朝鮮学校除外!? 宙に浮いた意見書案

2010年3月12日 09時21分 | カテゴリー: 子ども・教育

朝刊の一面トップに「朝鮮学校無償化除外へ」。昨夜遅く、YAHOOのニュースで確認したところ、11日、鳩山首相も朝鮮学校も対象とする方針、と読み、産経新聞の同種の記事も読み、「除外」が杞憂に終わったことにほっとして眠りについた。ところが、この紙面だ。

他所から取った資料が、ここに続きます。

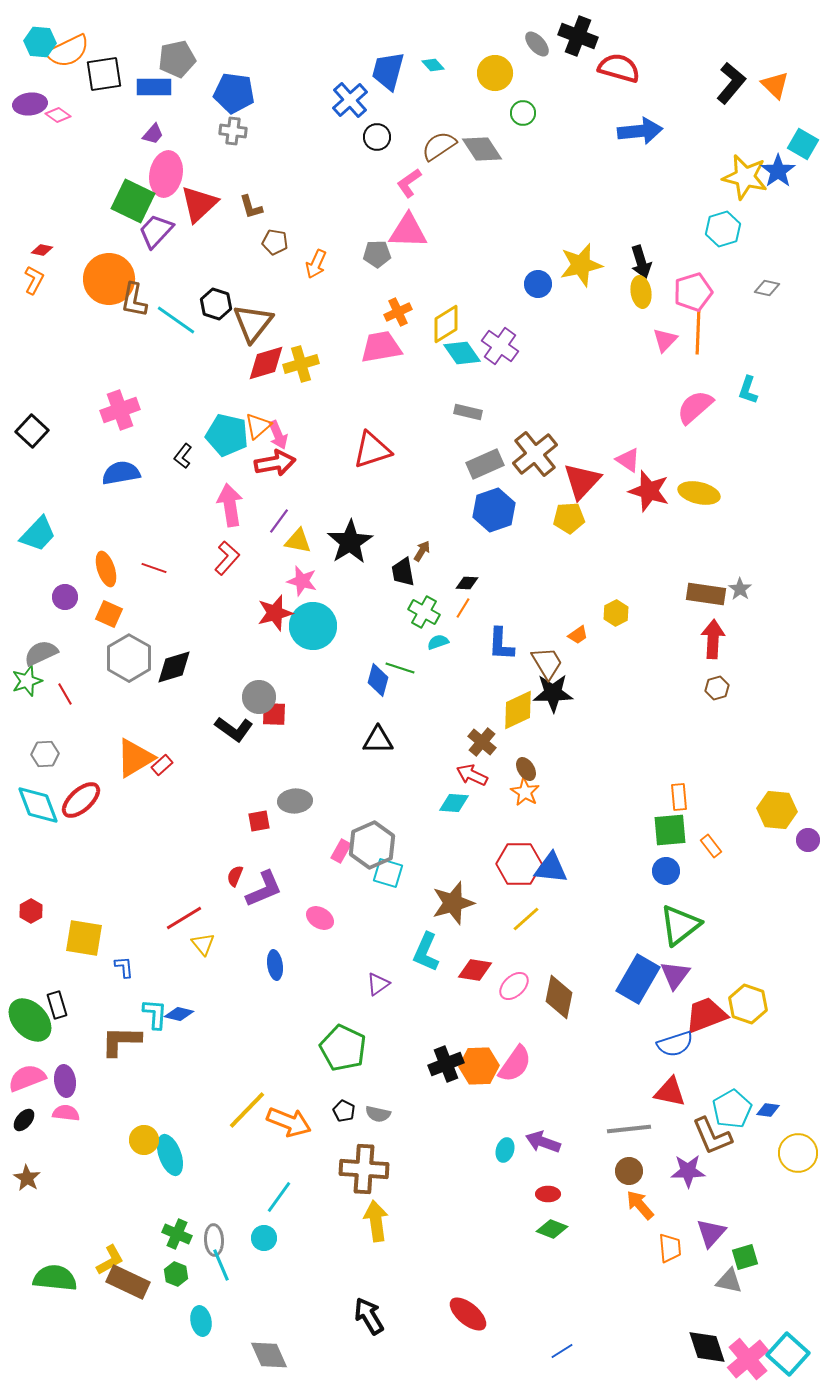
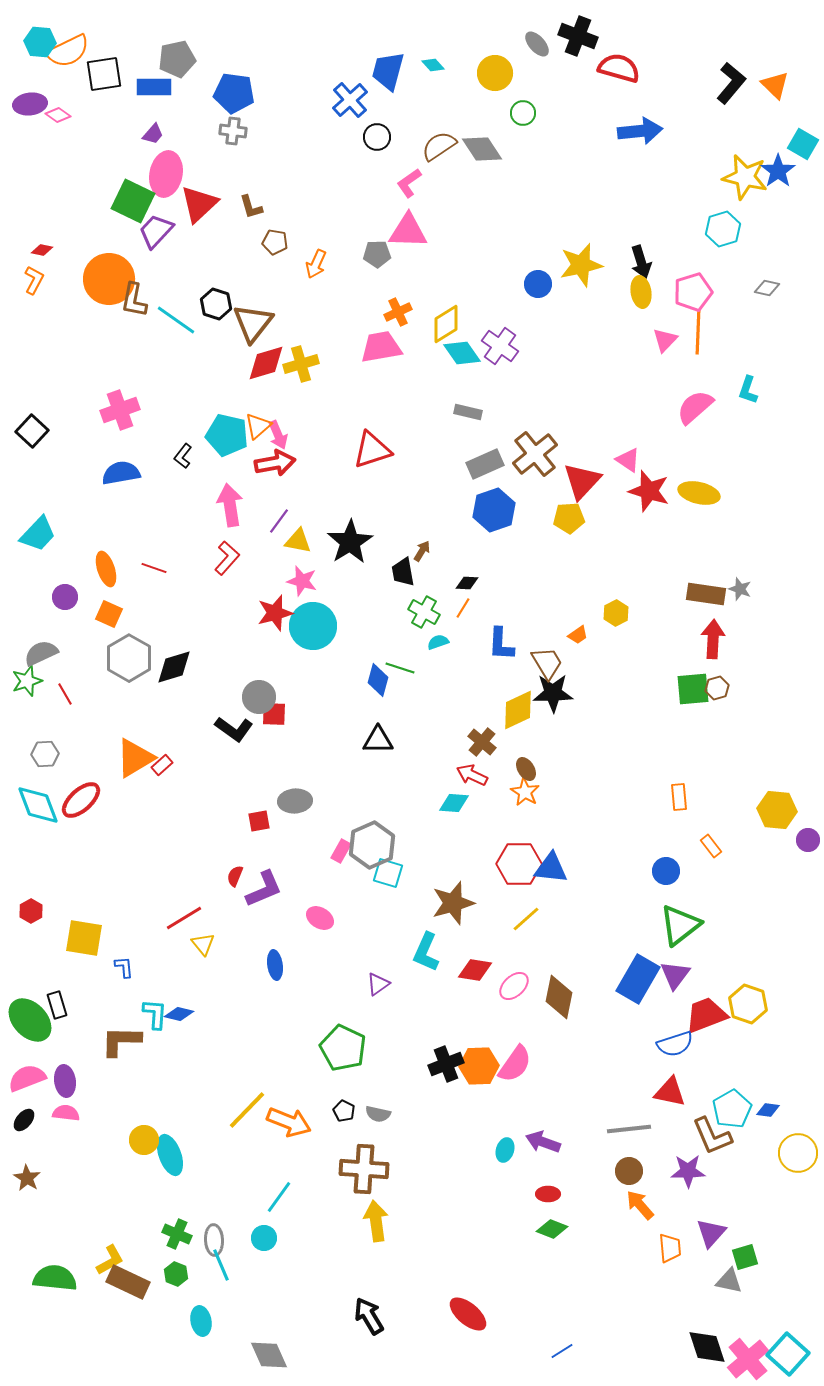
gray star at (740, 589): rotated 15 degrees counterclockwise
green square at (670, 830): moved 23 px right, 141 px up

中井拉致担当相の動きから首相自らが「友愛」に反する発言を実に安直に短絡にされたことに疑問と怒りを感じ、開会された3月議会で、「朝鮮学校への高校授業料無償化の適用を求める意見書(案)」を会派で準備し、議会代表者会を通じ、各会派で検討してもらっているところだ。しかし、最終日26日の決議では間に合わない様子となり、最近の国立や杉並の動きにあるような「要望書」に切り替えるかどうかの検討を会派でしたが、時間切れとなってしまい、まさに宙に浮いた意見書案か。

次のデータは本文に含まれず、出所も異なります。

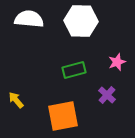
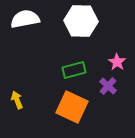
white semicircle: moved 4 px left; rotated 16 degrees counterclockwise
pink star: rotated 18 degrees counterclockwise
purple cross: moved 1 px right, 9 px up
yellow arrow: moved 1 px right; rotated 18 degrees clockwise
orange square: moved 9 px right, 9 px up; rotated 36 degrees clockwise
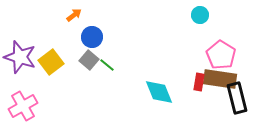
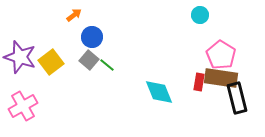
brown rectangle: moved 1 px right, 1 px up
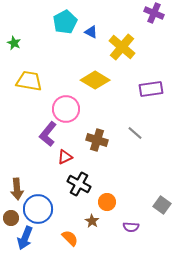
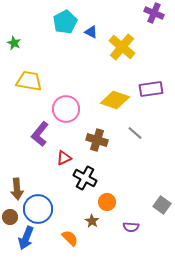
yellow diamond: moved 20 px right, 20 px down; rotated 12 degrees counterclockwise
purple L-shape: moved 8 px left
red triangle: moved 1 px left, 1 px down
black cross: moved 6 px right, 6 px up
brown circle: moved 1 px left, 1 px up
blue arrow: moved 1 px right
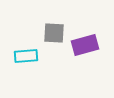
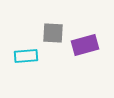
gray square: moved 1 px left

民主党には失望する。また、恣意的な排除の方向性が国を覆う。10校ある朝鮮学校の生徒たちは、北朝鮮に行ったこともない在日の子弟であり、また韓国籍の生徒も多い。学習指導要領を踏まえた教育課程を実施しており、国内での就職、大学進学も順調にある。各種学校として認可され、当然、他の外国人学校の生徒と同様、私立高校と同額の支給であると思っていたし、民主党のマニュフェストの目玉である「高校無償化」の対象が排他的、差別的な根拠をもつものだなんて思ってもみなかった。粗末である。全く、その志の低さ、浅薄な思想に失望する。
対象はもとより「学校」ではない。対象は国内で学ぶ高校生当事者だ。拉致問題とは別の次元にあり、あえて混同させ、正式な外交ルートがないことをとってつけ、今、日本でともに生き、学ぶ子どもたちの現実と未来を見ようとしない。どうして子どもに向き合わないのか。
国内の意見、国際社会の声、国連の人種差別撤廃委員会や内外の人権活動などへの波紋は大きく、批判は集中することだろう。

民主党は、何を求めているのか。このところの混迷とあやまちは目を覆うばかり。